I listen to the university crowd chatter about how this could have happened, and every opinion is as liberalized as the next - it was all our fault apparently. We were too arrogant, too prosperous, and too intolerant. We were too interested in sticking our noses where they shouldn't be; and of course, the solution is always and ever, that we should somehow embrace that which brought us to such calamity eight years ago.

It is as if these people have never studied scripture. Didn't some (ridiculously naive) Israelites also imagine that they could make things better by turning to the gods of the nations that were bringing such calamity upon them?
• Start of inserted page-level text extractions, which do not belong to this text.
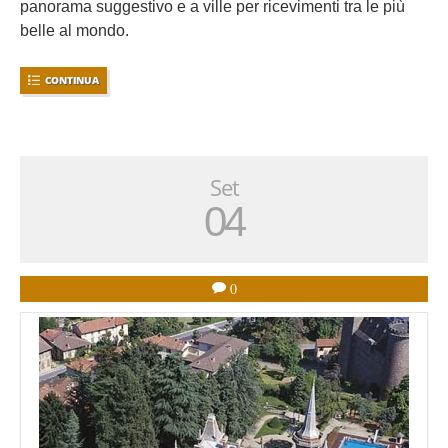
panorama suggestivo e a ville per ricevimenti tra le più
belle al mondo.
CONTINUA
Set
04
0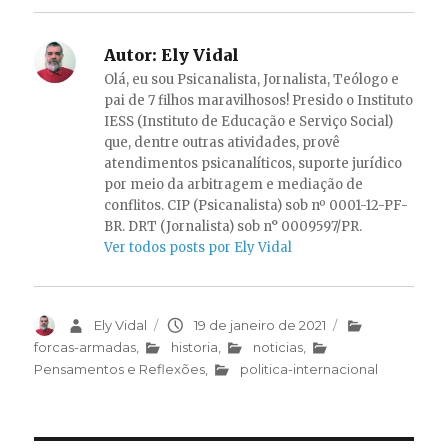
Autor:
Ely Vidal
Olá, eu sou Psicanalista, Jornalista, Teólogo e
pai de 7 filhos maravilhosos! Presido o Instituto
IESS (Instituto de Educação e Serviço Social)
que, dentre outras atividades, provê
atendimentos psicanalíticos, suporte jurídico
por meio da arbitragem e mediação de
conflitos. CIP (Psicanalista) sob nº 0001-12-PF-
BR. DRT (Jornalista) sob n° 0009597/PR.
Ver todos posts por Ely Vidal
Autor
Ely Vidal
Publicado
19 de janeiro de 2021
Categorias
em
forcas-armadas
,
historia
,
noticias
,
Pensamentos e Reflexões
,
politica-internacional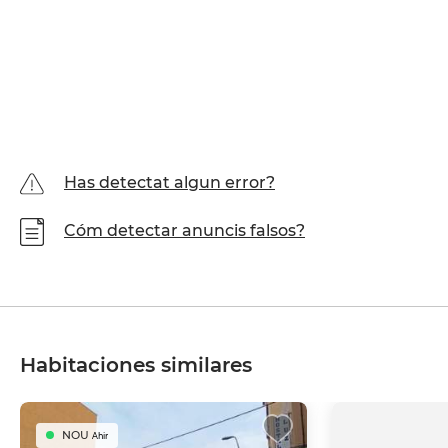
Has detectat algun error?
Cóm detectar anuncis falsos?
Habitaciones similares
NOU
Ahir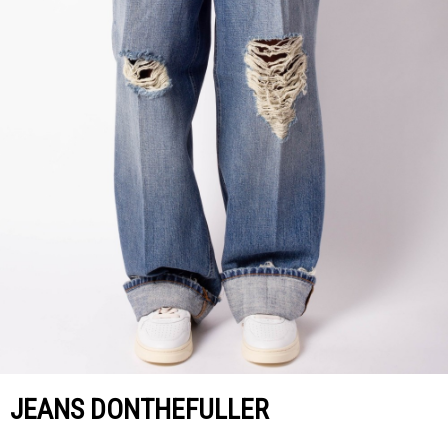
JEANS DONTHEFULLER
It is seems that the knee-jerk, sophomoric solution to aggression is to avoid it at -all- costs (and by "-all- costs" I mean we should bend over backwards to accommodate pretty much anything as long as at the end of the day we can avoid bloodshed) But our forefathers believed that some things were so precious, that they were worth dying for. How quickly those, whose livers are lillied as a matter of course, are to cry, "peace, peace!" when there is no peace. These know that peace comes when you are no longer an offence to others, but imagine that what makes us offensive is our politics.

To say it more succinctly, they have a rather immature (perhaps naive is a better word...? Um, no. I going to have to stick with immature) hope, in that they presume this calamity has befallen us because of what we are doing politically, when in fact it has come upon us because of what we are doing morally.
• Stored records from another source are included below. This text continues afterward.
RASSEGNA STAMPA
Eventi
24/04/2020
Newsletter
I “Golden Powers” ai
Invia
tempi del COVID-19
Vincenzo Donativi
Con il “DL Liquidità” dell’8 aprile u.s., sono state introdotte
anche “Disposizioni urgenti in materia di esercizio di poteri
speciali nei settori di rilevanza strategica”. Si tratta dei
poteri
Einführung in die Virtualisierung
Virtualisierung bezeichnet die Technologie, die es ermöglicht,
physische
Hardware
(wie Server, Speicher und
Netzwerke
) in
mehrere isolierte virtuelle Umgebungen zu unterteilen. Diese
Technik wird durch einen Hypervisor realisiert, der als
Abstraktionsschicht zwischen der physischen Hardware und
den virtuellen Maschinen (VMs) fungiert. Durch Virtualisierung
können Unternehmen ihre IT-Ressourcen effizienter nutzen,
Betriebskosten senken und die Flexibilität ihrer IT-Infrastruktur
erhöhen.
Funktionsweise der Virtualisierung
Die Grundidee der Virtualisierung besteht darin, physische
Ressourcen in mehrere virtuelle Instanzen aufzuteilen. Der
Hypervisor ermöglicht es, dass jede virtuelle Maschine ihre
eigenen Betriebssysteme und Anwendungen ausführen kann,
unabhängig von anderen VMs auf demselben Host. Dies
Every freedom this nation presently enjoys was purchased with the blood of those who secured it for us in times past. Yet hasn't every single freedom been used to increase our wickedness? We go so far as to regard iniquity as our God given right, and more than this, we go so far as to start calling our wickedness... righteousness.

Don't believe it? Try saying publicly that homosexuality is wicked. Immediately you will be condemned as a bigot. Our culture has decided in the last fifty years, that homosexuality is okay, and that anyone who says otherwise is small minded, bigoted, and pretty much driven by blind hate and/or fear. Clearly, says our "new" culture, the greatest virtue is that we all get along, and in order for everyone to get along, we must respect everyone and the choices they make. Whatever consenting adults people want to do in the privacy of openly in public is fine as long as it doesn't (physically) hurt anyone who hasn't consented to being hurt. You see, freedom has come to mean that there is no objective moral standard. We are free to set subjective (and therefore temporal) moral standards, which, while constantly in flux, only and ever spiral into both greater and greater license, and greater outrage at having that standard challenged.
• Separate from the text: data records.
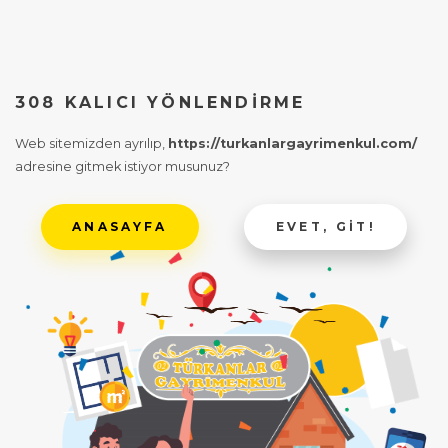
308 KALICI YÖNLENDIRME
Web sitemizden ayrılıp,
https://turkanlargayrimenkul.com/
adresine gitmek istiyor musunuz?
ANASAYFA
EVET, GIT!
Now I am not picking on the "gay community". It is certainly right to warn those whom God will judge that by their iniquity that they stand condemned before God (according to the scriptures). This isn't a matter of some fringe "interpretation" of scripture, but rather an appeal to an unambiguous teaching that requires no interpretation. That is, I when I write these things, I am merely saying what scripture says and offering no interpretation or commentary on the matter. That is what a messenger does - they give the message, they don't interpret it for the hearer.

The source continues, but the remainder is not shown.